Jean Besnard: Tactility as Modernism
By Jack Redpath and Mason VincentFounded by Mason Vincent and Jack Redpath, Darling is a furniture studio dedicated to curating an ever-changing selection of rare objects and collectible design pieces. From bases in Sydney and New York, the pair have developed a studio that sources, restores, and recontextualises collectible furniture and objects from across Europe, while championing a new generation of designers who share their respect for material and craft. In their new series for Something Curated, the founders turn their attention to the figures who continue to shape contemporary design thinking.
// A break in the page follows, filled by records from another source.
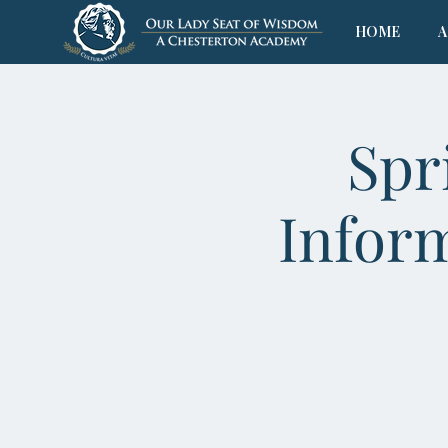
HOME
A
Spr
Infor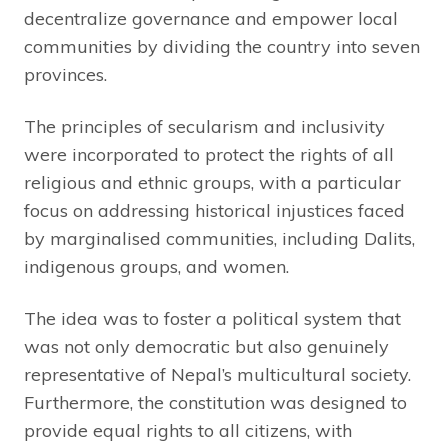
decentralize governance and empower local
communities by dividing the country into seven
provinces.
The principles of secularism and inclusivity
were incorporated to protect the rights of all
religious and ethnic groups, with a particular
focus on addressing historical injustices faced
by marginalised communities, including Dalits,
indigenous groups, and women.
The idea was to foster a political system that
was not only democratic but also genuinely
representative of Nepal’s multicultural society.
Furthermore, the constitution was designed to
provide equal rights to all citizens, with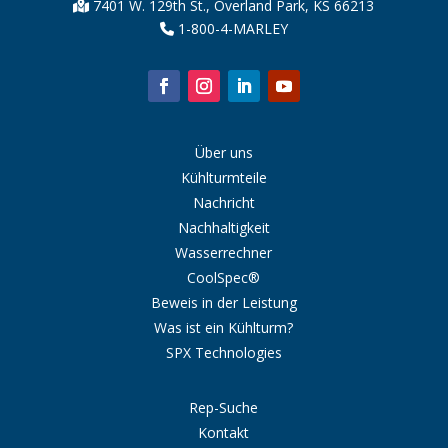
7401 W. 129th St., Overland Park, KS 66213
1-800-4-MARLEY
Über uns
Kühlturmteile
Nachricht
Nachhaltigkeit
Wasserrechner
CoolSpec®
Beweis in der Leistung
Was ist ein Kühlturm?
SPX Technologies
Rep-Suche
Kontakt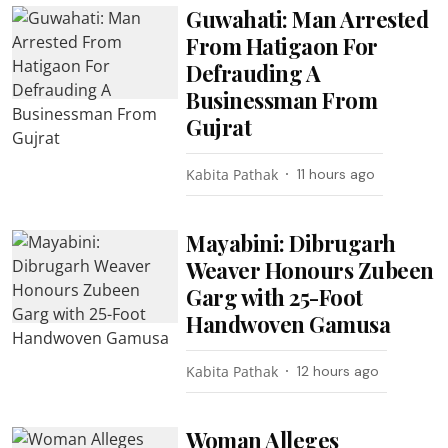
Guwahati: Man Arrested
From Hatigaon For
Defrauding A
Businessman From
Gujrat
Kabita Pathak
11 hours ago
Mayabini: Dibrugarh
Weaver Honours Zubeen
Garg with 25-Foot
Handwoven Gamusa
Kabita Pathak
12 hours ago
Woman Alleges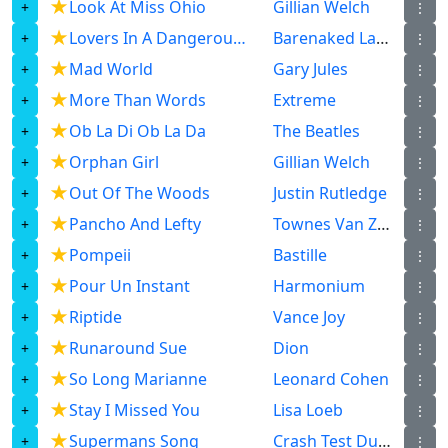
★
Look At Miss Ohio
Gillian Welch
⋮
★
Lovers In A Dangerous Time
Barenaked Ladies
⋮
★
Mad World
Gary Jules
⋮
★
More Than Words
Extreme
⋮
★
Ob La Di Ob La Da
The Beatles
⋮
★
Orphan Girl
Gillian Welch
⋮
★
Out Of The Woods
Justin Rutledge
⋮
★
Pancho And Lefty
Townes Van Zandt
⋮
★
Pompeii
Bastille
⋮
★
Pour Un Instant
Harmonium
⋮
★
Riptide
Vance Joy
⋮
★
Runaround Sue
Dion
⋮
★
So Long Marianne
Leonard Cohen
⋮
★
Stay I Missed You
Lisa Loeb
⋮
★
Supermans Song
Crash Test Dummies
⋮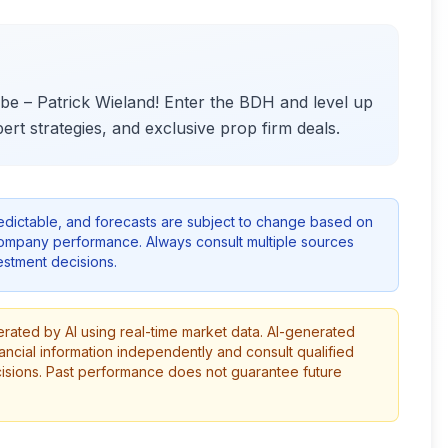
e – Patrick Wieland! Enter the BDH and level up
ert strategies, and exclusive prop firm deals.
redictable, and forecasts are subject to change based on
company performance. Always consult multiple sources
stment decisions.
erated by AI using real-time market data. AI-generated
ancial information independently and consult qualified
cisions. Past performance does not guarantee future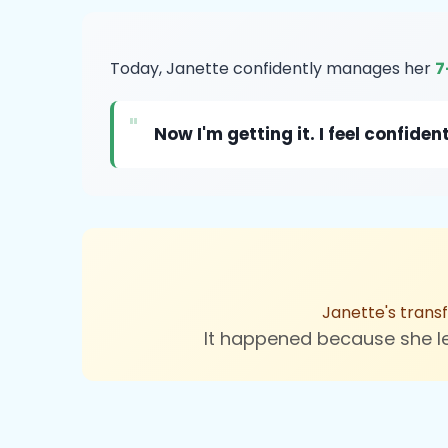
Today, Janette confidently manages her
7
"
Now I'm getting it. I feel confi
Janette's trans
It happened because she 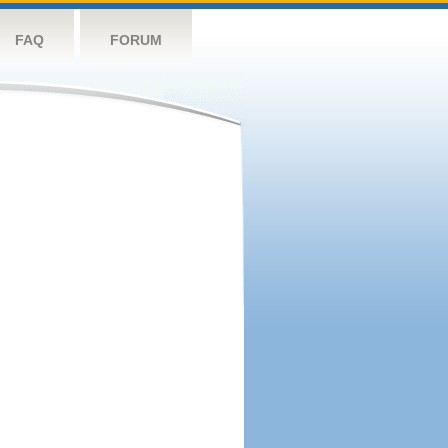
FAQ
FORUM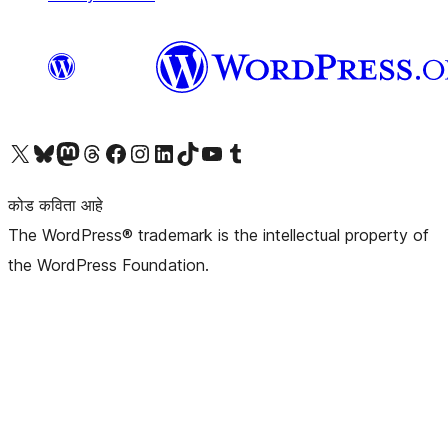
आमच्या X (एक्स) (पूर्वीचे ट्विटर) खात्याला भेट द्या
आमच्या ब्लूस्की खात्याला भेट द्या.
आमच्या Mastodon खात्याला भेट द्या.
आमच्या थ्रेड्स खात्याला भेट द्या.
आमच्या फेसबुक पेजला भेट द्या
आमच्या इंस्टाग्राम खात्याला भेट द्या
आमच्या लिंक्डइन खात्याला भेट द्या
आमच्या टिकटॉक अकाउंटला भेट द्या.
आमच्या यूट्यूब चॅनेलला भेट द्या
आमच्या टंबलर खात्याला भेट द्या.
कोड कविता आहे
The WordPress® trademark is the intellectual property of
the WordPress Foundation.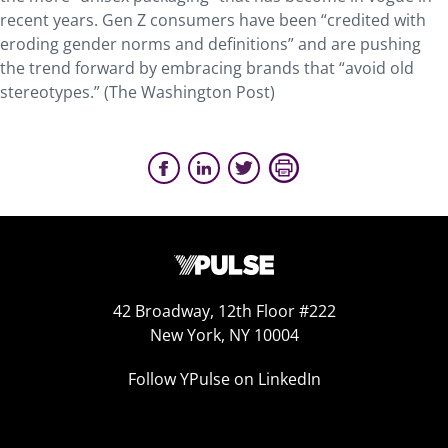
recent years. Gen Z consumers have been “credited with
eroding gender norms and definitions” and are pushing
the trend forward by embracing brands that “avoid old
stereotypes.” (The Washington Post)
42 Broadway, 12th Floor #222
New York, NY 10004
Follow YPulse on LinkedIn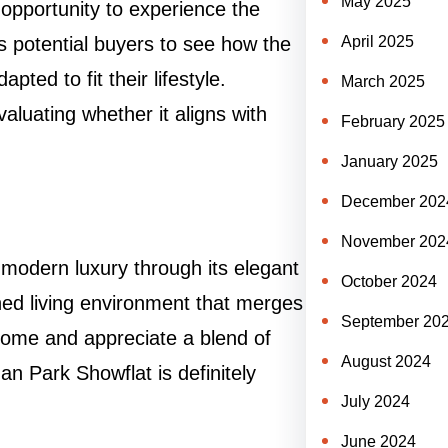
May 2025
 opportunity to experience the
s potential buyers to see how the
April 2025
ted to fit their lifestyle.
March 2025
valuating whether it aligns with
February 2025
January 2025
December 202
November 202
modern luxury through its elegant
October 2024
ined living environment that merges
September 20
w home and appreciate a blend of
August 2024
an Park Showflat is definitely
July 2024
June 2024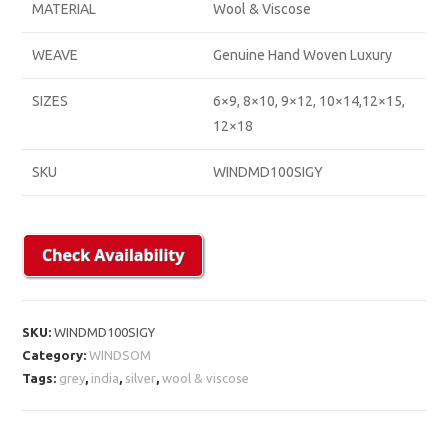
MATERIAL
Wool & Viscose
WEAVE
Genuine Hand Woven Luxury
SIZES
6×9, 8×10, 9×12, 10×14,12×15,
12×18
SKU
WINDMD100SIGY
SKU:
WINDMD100SIGY
Category:
WINDSOM
Tags:
grey
,
india
,
silver
,
wool & viscose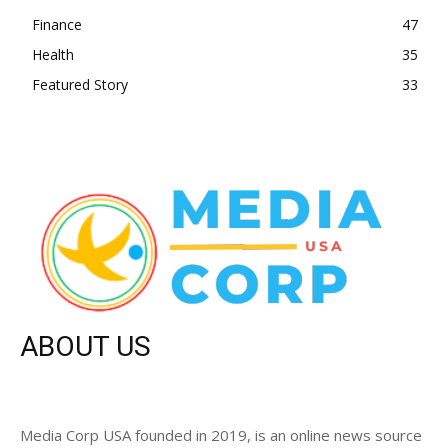
Finance
47
Health
35
Featured Story
33
ABOUT US
Media Corp USA founded in 2019, is an online news source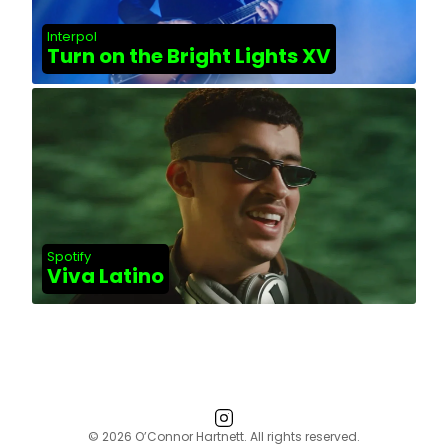
Interpol
Turn on the Bright Lights XV
Spotify
Viva Latino
© 2026 O’Connor Hartnett. All rights reserved.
The first profile looks to French ceramist Jean Besnard, whose tactile surfaces and luminous glazes bridge the worlds of art, craft, and modern design.

In the interwar Paris of machine polish and mirrored lacquer, Jean Besnard took another route. Where Art Deco often celebrated finish, Besnard ran with texture. He pitted, crisped, incised clay so that ceramic became an instrument for catching and regulating light. The result reads less like ornament and more like a mini version of architecture.
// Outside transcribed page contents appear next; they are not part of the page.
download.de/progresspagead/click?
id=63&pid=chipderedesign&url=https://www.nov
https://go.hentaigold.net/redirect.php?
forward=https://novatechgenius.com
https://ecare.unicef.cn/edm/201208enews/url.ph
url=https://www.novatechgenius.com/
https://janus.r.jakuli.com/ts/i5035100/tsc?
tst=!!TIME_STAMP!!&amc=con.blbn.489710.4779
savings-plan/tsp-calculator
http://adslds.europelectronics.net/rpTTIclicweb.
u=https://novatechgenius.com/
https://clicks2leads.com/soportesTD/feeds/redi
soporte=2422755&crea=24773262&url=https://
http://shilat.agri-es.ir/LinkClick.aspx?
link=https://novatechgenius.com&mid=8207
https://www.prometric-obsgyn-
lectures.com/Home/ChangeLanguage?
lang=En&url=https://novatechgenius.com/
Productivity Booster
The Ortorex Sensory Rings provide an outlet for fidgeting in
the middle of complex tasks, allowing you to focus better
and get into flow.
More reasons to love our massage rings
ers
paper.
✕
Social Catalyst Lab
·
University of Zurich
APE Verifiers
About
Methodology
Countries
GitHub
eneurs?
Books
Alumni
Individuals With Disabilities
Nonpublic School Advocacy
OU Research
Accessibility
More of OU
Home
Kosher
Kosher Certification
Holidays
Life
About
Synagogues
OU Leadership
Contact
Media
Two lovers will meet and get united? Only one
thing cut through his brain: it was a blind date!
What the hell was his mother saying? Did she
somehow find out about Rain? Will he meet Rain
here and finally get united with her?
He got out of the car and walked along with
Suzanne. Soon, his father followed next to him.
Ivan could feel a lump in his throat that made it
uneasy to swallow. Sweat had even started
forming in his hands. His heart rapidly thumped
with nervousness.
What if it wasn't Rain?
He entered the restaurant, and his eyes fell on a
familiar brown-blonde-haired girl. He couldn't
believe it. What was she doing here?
Born into an artistic household, his father Albert a painter, his mother Charlotte Dubray a sculptor, Besnard took the long road to clay. Trained with the potter Étienne Avenard, he refined a vocabulary of rounded forms and rigorously worked skins. By the mid-1920s he was a regular in the Paris salons, and at the 1925 Exposition Internationale des Arts Décoratifs he was awarded a silver medal, confirmation that his tactile surfaces had entered into the conversation of taste.

The breakthrough was his émail crispé, a white granular glaze that resembled shagreen. Achieved by thickened slips, impressed textiles, and controlled shrinkage, the surface refracted and punctuated light rather than reflecting it. More recent archival accounts credited him with pioneering this glaze and collapsing craft and luminosity into a single skin.
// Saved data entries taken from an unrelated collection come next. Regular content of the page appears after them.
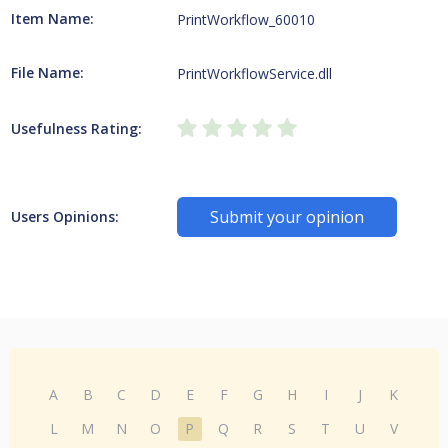
Item Name:
PrintWorkflow_60010
File Name:
PrintWorkflowService.dll
Usefulness Rating:
Submit your opinion
Users Opinions:
A
B
C
D
E
F
G
H
I
J
K
L
M
N
O
P
Q
R
S
T
U
V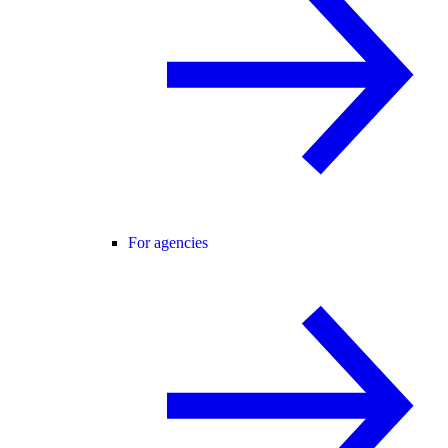
For agencies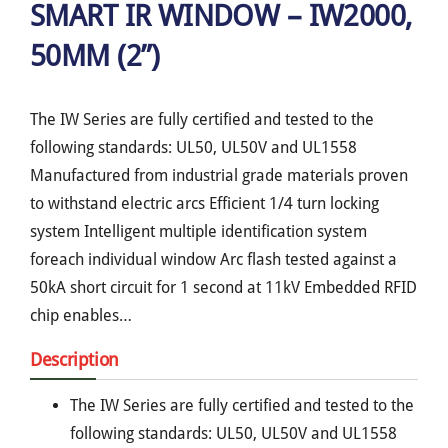
SMART IR WINDOW – IW2000,
50MM (2”)
The IW Series are fully certified and tested to the
following standards: UL50, UL50V and UL1558
Manufactured from industrial grade materials proven
to withstand electric arcs Efficient 1/4 turn locking
system Intelligent multiple identification system
foreach individual window Arc flash tested against a
50kA short circuit for 1 second at 11kV Embedded RFID
chip enables…
Description
The IW Series are fully certified and tested to the
following standards: UL50, UL50V and UL1558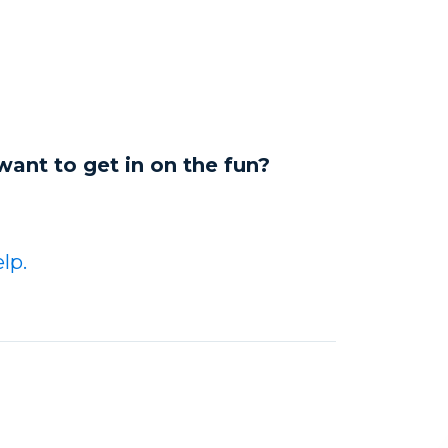
want to get in on the fun?
lp.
Color was still important too. Muted greys, ochres, soft blues all with really restrained gilding really allowed that crisped surface to dominate. Writing from that period described his palette as “simple, elegant, substantial and light.”
Form followed the same logic. Besnard favored ovoids and softened cylinders, often incised with bands or discreet geometric patterns. The lamps became his most telling works. Their ceramic bodies, thick with crisped enamel, didn’t just emit light but re-shaped it. The scale gave them weight in a room, more a sort of sculpture than fixture, monuments to the idea that surface alone could govern space.

The evidence survives in catalogues and collections: grands pieds de lampe from the 1930s, signed, enamelled, sometimes gilded to the point of crackle. Museums still chase them. When a bilingual monograph appeared in 2021, it finally fixed Besnard in the centre of modern ceramics rather than in the footnotes of decorative art.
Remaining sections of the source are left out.